Department of Neurology, Beijing Tiantan Hospital, Capital Medical University, Beijing, China.
PLoS One. 2013 Apr 17;8(4):e61665. doi: 10.1371/journal.pone.0061665. Print 2013.
The objective of this study was to explore the association between adiposity and risk of incident stroke among men and women.
We studied the relationship between adiposity and stroke among 94,744 participants (18-98 years old) in the Kailuan study. During a follow-up of 4 years, 1,547 ischemic or hemorrhagic strokes were recorded. Measurements of adiposity included body mass index (BMI), waist circumference (WC), waist-to-hip ratio (WHpR), and waist-to-height ratio (WHtR). Hazard ratios (HRs) with 95% confidence intervals (CIs) were calculated from Cox regression models and each model fit was assessed using -2log-likelihood.
Every measurement of adiposity was associated with the risk for total stroke and ischemic stroke, but not for hemorrhagic stroke. After adjusting for confounders and intermediates, the HR (comparing the mean of the highest quintile with that of the lowest quintile) for total stroke was 1.34(1.13-1.60) for BMI, 1.26(1.06-1.52) for WC, 1.29(1.08-1.56) for WHpR, and 1.38(1.15-1.66) for WHtR. The HR for ischemic stroke was 1.52(1.24-1.88) for BMI, 1.46(1.17-1.81) for WC, 1.40(1.12-1.74) for WHpR, and 1.62(1.29-2.04) for WHtR. The model fit for each of the indices was similar.

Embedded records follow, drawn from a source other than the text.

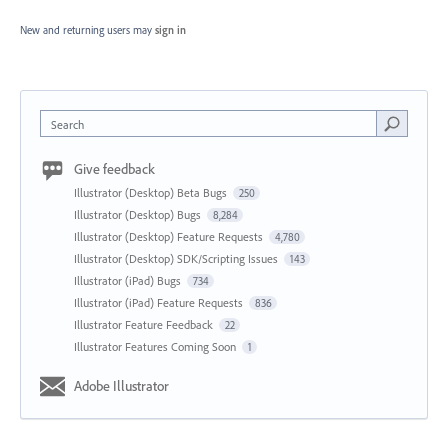
New and returning users may
sign in
Search
Give feedback
Illustrator (Desktop) Beta Bugs
250
Illustrator (Desktop) Bugs
8,284
Illustrator (Desktop) Feature Requests
4,780
Illustrator (Desktop) SDK/Scripting Issues
143
Illustrator (iPad) Bugs
734
Illustrator (iPad) Feature Requests
836
Illustrator Feature Feedback
22
Illustrator Features Coming Soon
1
Adobe Illustrator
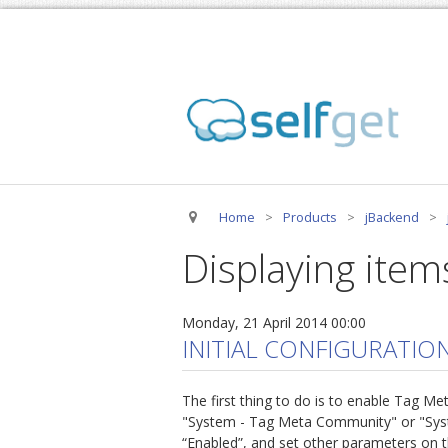
Home
>
Products
>
jBackend
>
Displaying item
Monday, 21 April 2014 00:00
INITIAL CONFIGURATIO
The first thing to do is to enable Tag M
"System - Tag Meta Community" or "System 
“Enabled”, and set other parameters on t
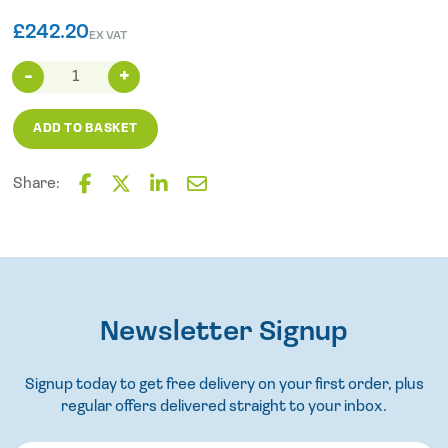
£
242.20
EX VAT
Truvox
6m
high
ADD TO BASKET
pressure
hose
(up
Share:
to
F
T
L
E
400
a
w
i
m
c
i
n
a
psi)
e
t
k
i
(400
b
t
e
l
only)
o
e
d
quantity
o
Newsletter Signup
r
I
k
n
Signup today to get free delivery on your first order, plus
regular offers delivered straight to your inbox.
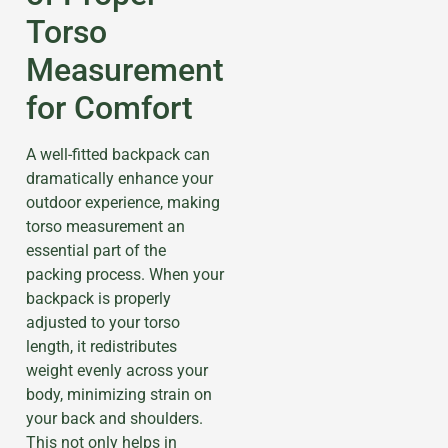
Torso
Measurement
for Comfort
A well-fitted backpack can
dramatically enhance your
outdoor experience, making
torso measurement an
essential part of the
packing process. When your
backpack is properly
adjusted to your torso
length, it redistributes
weight evenly across your
body, minimizing strain on
your back and shoulders.
This not only helps in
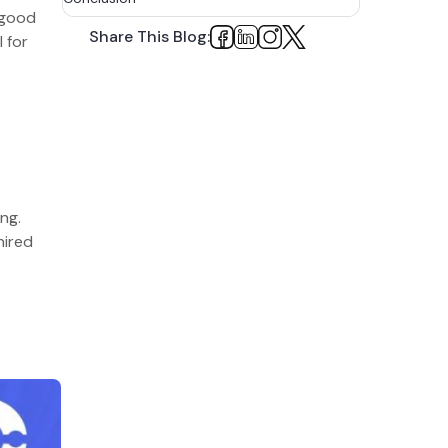
 good
How Can BigOhTech Help?
Share This Blog:
 for
FAQs
ing.
hired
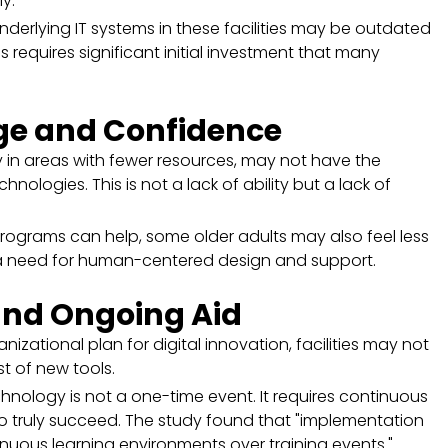
ly.
derlying IT systems in these facilities may be outdated
is requires significant initial investment that many
dge and Confidence
 in areas with fewer resources, may not have the
ologies. This is not a lack of ability but a lack of
 programs can help, some older adults may also feel less
a need for human-centered design and support.
and Ongoing Aid
nizational plan for digital innovation, facilities may not
t of new tools.
nology is not a one-time event. It requires continuous
to truly succeed. The study found that "implementation
nuous learning environments over training events."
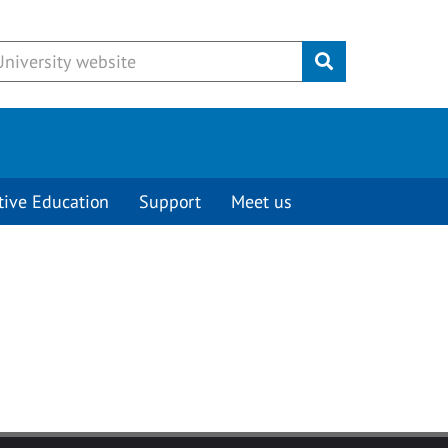
Submit
tive Education
Support
Meet us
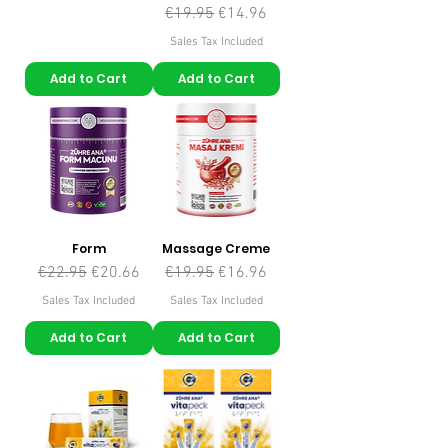
Regular Price
Sale Price
€19.95
€14.96
Sales Tax Included
Add to Cart
Add to Cart
Form
Massage Creme
Regular Price
Sale Price
Regular Price
Sale Price
€22.95
€20.66
€19.95
€16.96
Sales Tax Included
Sales Tax Included
Add to Cart
Add to Cart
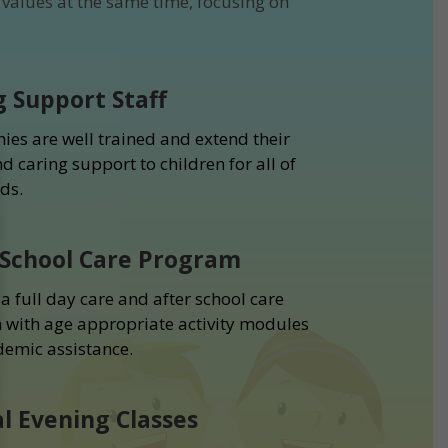
values at the same time, focusing on
g Support Staff
ies are well trained and extend their
d caring support to children for all of
ds.
 School Care Program
a full day care and after school care
with age appropriate activity modules
emic assistance.
al Evening Classes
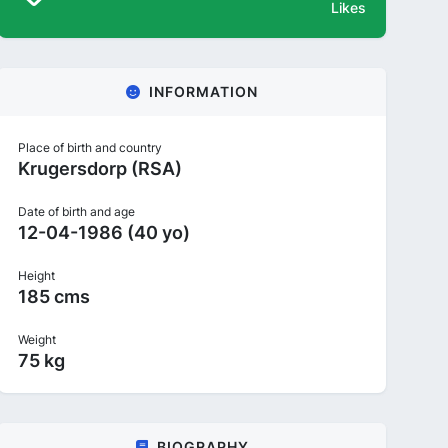
Likes
INFORMATION
Place of birth and country
Krugersdorp (RSA)
Date of birth and age
12-04-1986 (40 yo)
Height
185 cms
Weight
75 kg
BIOGRAPHY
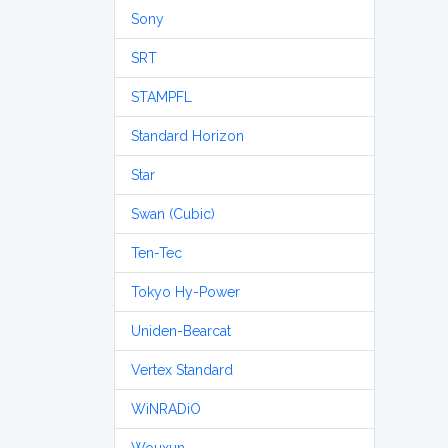
Sony
SRT
STAMPFL
Standard Horizon
Star
Swan (Cubic)
Ten-Tec
Tokyo Hy-Power
Uniden-Bearcat
Vertex Standard
WiNRADiO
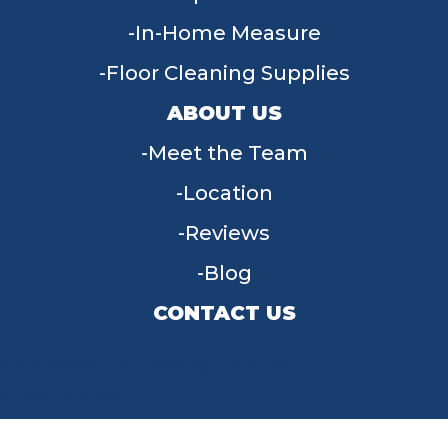
In-Home Measure
Floor Cleaning Supplies
ABOUT US
Meet the Team
Location
Reviews
Blog
CONTACT US
955 W Main St, Tipp City, OH 45371
(937) 203-4677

Adiposity increases the total risk of stroke and ischemic stroke, but not of hemorrhagic stroke. No clinically meaningful differences among the associations between BMI, WC, WHpR, and WHtR and stroke incidence were identified in this study.
本研究旨在探讨肥胖与男性和女性卒中发病风险的关系。
我们研究了 94744 名参与者(年龄 18-98 岁)的肥胖与卒中之间的关系。在 4 年的随访期间,记录了 1547 例缺血性或出血性卒中。肥胖的测量指标包括体重指数(BMI)、腰围(WC)、腰臀比(WHpR)和腰围身高比(WHtR)。使用 Cox 回归模型计算危险比(HR)和 95%置信区间(CI),并通过 -2log 似然比评估每个模型的拟合度。
每种肥胖测量指标均与总卒中及缺血性卒中风险相关,但与出血性卒中风险无关。在调整混杂因素和中介因素后,总卒中的 HR(比较最高五分位数与最低五分位数)分别为 BMI 为 1.34(1.13-1.60)、WC 为 1.26(1.06-1.52)、WHpR 为 1.29(1.08-1.56)、WHtR 为 1.38(1.15-1.66)。缺血性卒中的 HR 分别为 BMI 为 1.52(1.24-1.88)、WC 为 1.46(1.17-1.81)、WHpR 为 1.40(1.12-1.74)、WHtR 为 1.62(1.29-2.04)。每个指数的模型拟合度相似。
肥胖增加卒中总发病风险和缺血性卒中风险,但不增加出血性卒中风险。本研究未发现 BMI、WC、WHpR 和 WHtR 与卒中发病率之间的关联存在显著差异。